JAPAN’S economy expanded at its fastest pace in a year in the first quarter, thanks in part to a leap year consumption boost, though analysts said the rebound is not strong enough to dispel concerns over a contraction this quarter.

With private consumption making only a feeble recovery from last quarter’s slump, the data keep alive market expectations that Prime Minister Shinzo Abe will delay a scheduled sales tax hike next year, analysts said.

The world’s third-largest economy expanded by an annualized 1.7 percent in the January-March period, much more than a median market forecast for a 0.2 percent increase and rebounding from a 1.7 percent contraction in the previous quarter, according to official data released yesterday.

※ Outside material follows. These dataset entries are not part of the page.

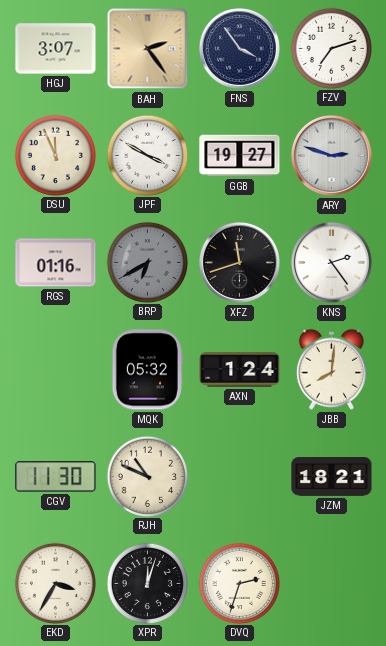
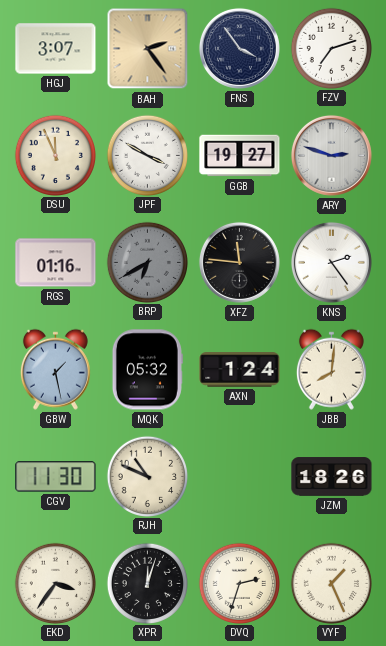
XFZ: 11:42 -> 11:46
GBW: none -> 1:28
JZM: 18:21 -> 18:26
EKD: 3:35 -> 3:36
VYF: none -> 1:26
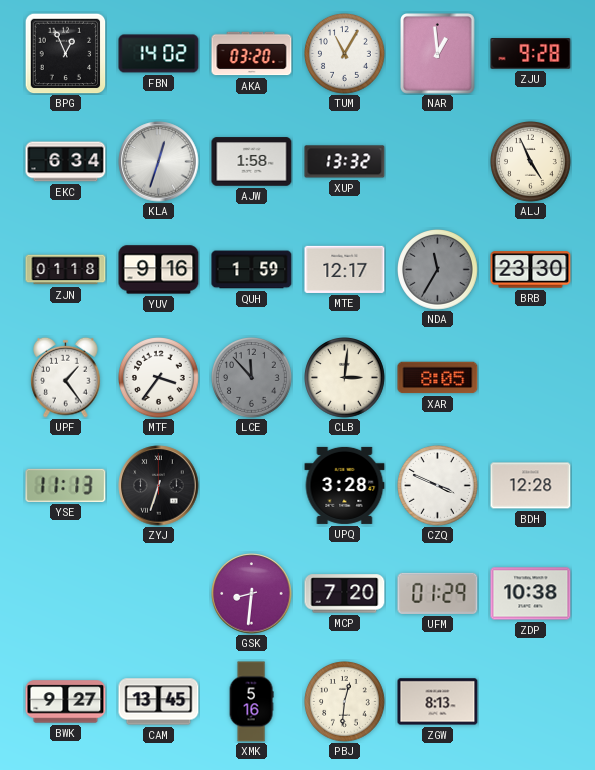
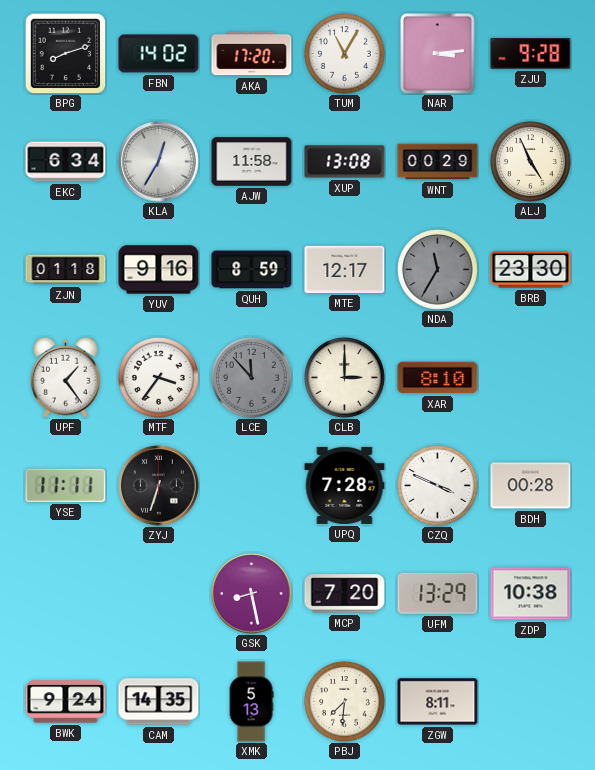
BPG: 12:56 -> 8:12
AKA: 03:20 -> 17:20
NAR: 12:59 -> 3:14
KLA: 12:33 -> 12:35
AJW: 1:58 -> 11:58
XUP: 13:32 -> 13:08
WNT: none -> 00:29
QUH: 1:59 -> 8:59
CLB: 3:01 -> 3:00
XAR: 8:05 -> 8:10
YSE: 11:13 -> 11:11
UPQ: 3:28 -> 7:28
BDH: 12:28 -> 00:28
GSK: 8:31 -> 8:28
UFM: 01:29 -> 13:29
BWK: 9:27 -> 9:24
CAM: 13:45 -> 14:35
XMK: 5:16 -> 5:13
PBJ: 12:31 -> 7:31
ZGW: 8:13 -> 8:11
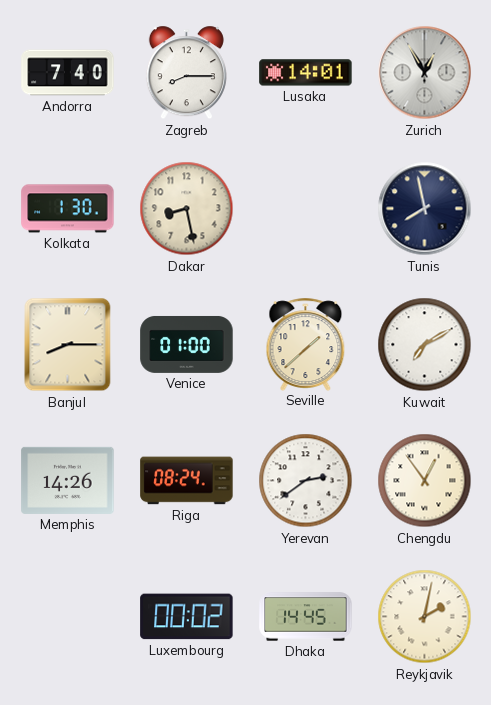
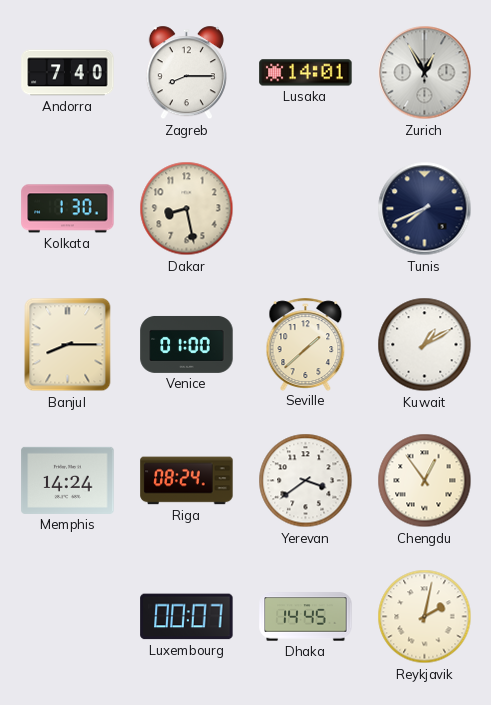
Tunis: 7:58 -> 7:41
Kuwait: 7:10 -> 1:10
Memphis: 14:26 -> 14:24
Yerevan: 2:39 -> 3:39
Luxembourg: 00:02 -> 00:07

Analysts had worried that the quarter would not produce enough growth to avert recession after stripping out the estimated boost from the leap year.

“Taking into account the effects of the extra day from the leap year, which pushed up the quarter-on-quarter growth rate by 0.3 percentage points, growth is not as strong as the headline number shows,” said Hidenobu Tokuda, senior economist at Mizuho Research Institute.

“The GDP data will likely press Abe to decide to delay a planned sales tax hike next year and to roll out additional fiscal stimulus worth 5 trillion yen (US$45.7 billion). I also expect the Bank of Japan to ease policy further in July given weak growth and tame inflation,” he said.